Expressions showcases artists with disabilities, celebrating their abilities and unique talents. Expressions strives to promote artists with disabilities by featuring their work in professionally organized art exhibitions and offering innovative educational and networking workshops that connect them to the broad regional creative community.
As a multi-disciplinary artist my goal is always to move people. I aim to either change their understanding or verify their ideas. Through sculpture, music, photography, murals and illustration, I’ve created a lexicon of symbolism that fits into each medium. My work is political and at the same time very personal. Growing up in a multi-ethnic/racial family in poverty surrounded by folks economically ostracized, I believe I was gifted with a unique empathy. This empathy allows me to find pressure points in society’s psyche, and then exploit those points to challenge deeply held notions. Within my work I include symbols of my mixed heritage and different influences from pop culture, science fiction, and spirituality.
There is a mingling of ideas and subjects that are unexpected in messages of social justice, but make sense in the context I create.

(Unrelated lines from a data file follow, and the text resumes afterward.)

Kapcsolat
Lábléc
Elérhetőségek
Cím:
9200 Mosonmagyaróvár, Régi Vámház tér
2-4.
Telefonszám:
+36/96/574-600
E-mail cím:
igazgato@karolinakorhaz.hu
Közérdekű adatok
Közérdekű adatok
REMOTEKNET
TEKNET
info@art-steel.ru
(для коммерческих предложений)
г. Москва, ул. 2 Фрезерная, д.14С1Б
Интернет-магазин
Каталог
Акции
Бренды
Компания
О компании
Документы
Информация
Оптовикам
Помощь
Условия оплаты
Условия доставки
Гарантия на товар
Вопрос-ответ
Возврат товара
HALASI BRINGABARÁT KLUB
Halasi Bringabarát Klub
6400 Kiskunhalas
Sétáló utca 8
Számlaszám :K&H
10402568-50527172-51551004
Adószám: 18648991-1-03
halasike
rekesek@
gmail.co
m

In that creation I explore a future and a past rewritten to include people of color as deities and heroes in a very real struggle. I look to expand on my artistic vocabulary and activism in the region and explore the best ways to communicate with people of varying backgrounds by using different mediums. (from chicosierra.com)

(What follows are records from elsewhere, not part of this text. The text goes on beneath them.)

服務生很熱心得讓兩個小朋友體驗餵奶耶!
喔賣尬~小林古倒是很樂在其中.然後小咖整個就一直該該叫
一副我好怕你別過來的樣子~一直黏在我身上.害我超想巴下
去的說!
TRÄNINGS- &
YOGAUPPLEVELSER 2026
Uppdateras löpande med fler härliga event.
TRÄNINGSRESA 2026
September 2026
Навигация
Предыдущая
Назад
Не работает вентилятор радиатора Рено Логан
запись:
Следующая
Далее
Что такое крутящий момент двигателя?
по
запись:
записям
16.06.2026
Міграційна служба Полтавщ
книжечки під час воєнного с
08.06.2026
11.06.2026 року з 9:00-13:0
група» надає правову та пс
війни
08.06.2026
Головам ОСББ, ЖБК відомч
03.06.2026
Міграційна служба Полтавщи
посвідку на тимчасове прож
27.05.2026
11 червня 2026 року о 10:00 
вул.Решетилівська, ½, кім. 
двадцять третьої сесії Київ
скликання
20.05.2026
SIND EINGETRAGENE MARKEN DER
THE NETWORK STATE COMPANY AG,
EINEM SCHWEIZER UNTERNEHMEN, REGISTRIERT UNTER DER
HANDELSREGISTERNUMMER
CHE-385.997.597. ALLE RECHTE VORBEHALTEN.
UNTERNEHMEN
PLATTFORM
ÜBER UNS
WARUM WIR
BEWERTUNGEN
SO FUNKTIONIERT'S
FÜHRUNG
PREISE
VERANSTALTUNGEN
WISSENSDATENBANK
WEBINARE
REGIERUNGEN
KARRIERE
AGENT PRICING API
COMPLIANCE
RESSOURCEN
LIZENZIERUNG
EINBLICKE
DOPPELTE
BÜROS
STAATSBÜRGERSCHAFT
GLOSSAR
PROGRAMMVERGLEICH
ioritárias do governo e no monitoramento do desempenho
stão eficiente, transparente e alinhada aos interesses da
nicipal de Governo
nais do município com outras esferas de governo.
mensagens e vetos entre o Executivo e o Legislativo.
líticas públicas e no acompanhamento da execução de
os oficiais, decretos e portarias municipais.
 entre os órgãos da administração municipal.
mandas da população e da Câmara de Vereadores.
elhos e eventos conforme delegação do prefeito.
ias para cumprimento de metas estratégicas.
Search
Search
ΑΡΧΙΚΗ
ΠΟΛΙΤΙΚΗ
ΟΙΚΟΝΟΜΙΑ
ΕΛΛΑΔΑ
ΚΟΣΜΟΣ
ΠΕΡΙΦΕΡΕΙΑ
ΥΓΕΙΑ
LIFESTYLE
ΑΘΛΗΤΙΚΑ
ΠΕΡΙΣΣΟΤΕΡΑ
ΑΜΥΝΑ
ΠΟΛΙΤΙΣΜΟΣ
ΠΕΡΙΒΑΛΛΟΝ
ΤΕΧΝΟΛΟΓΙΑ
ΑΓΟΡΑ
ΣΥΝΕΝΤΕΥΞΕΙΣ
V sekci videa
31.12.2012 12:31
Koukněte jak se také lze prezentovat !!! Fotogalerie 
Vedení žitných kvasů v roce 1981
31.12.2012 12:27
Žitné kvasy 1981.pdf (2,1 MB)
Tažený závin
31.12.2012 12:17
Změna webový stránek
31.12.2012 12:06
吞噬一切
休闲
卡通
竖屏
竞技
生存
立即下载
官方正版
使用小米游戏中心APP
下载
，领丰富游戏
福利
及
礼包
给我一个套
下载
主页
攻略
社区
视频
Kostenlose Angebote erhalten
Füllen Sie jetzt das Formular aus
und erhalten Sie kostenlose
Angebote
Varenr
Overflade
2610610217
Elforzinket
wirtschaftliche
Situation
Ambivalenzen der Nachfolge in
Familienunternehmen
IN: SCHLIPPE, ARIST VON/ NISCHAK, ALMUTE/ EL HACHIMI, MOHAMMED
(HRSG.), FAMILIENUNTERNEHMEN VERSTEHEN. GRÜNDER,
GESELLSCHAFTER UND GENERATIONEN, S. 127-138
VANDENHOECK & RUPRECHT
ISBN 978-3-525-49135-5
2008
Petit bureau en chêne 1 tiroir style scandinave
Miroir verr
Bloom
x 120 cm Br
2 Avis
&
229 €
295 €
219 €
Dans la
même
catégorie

On Friday, June 19, 2020 at 6pm, Artist and Disability Rights Activist Kathryne Grimm discussed how to effectively communicate with galleries, how to discuss access needs with a gallery, how to apply for exhibitions, and an introduction in how to plan for an exhibition. The talk concluded with an artist Q&A.
Kathryne Grimm is an award-winning and nationally exhibited fine art conceptual figurative photographer and queer trans disability activist whose artwork focuses on using femme and non-binary bodies to initiate a dialogue about issues facing the disabled. They were the recent subject of the short documentary “Kathryne: Uncensored” where they discussed accessibility in the arts, and their artwork has been published in various literary journals and art magazines. Kathryne’s activist work has led to numerous lectures and presentations on disability rights and issues facing the disability community, including ableism in media narratives and representation.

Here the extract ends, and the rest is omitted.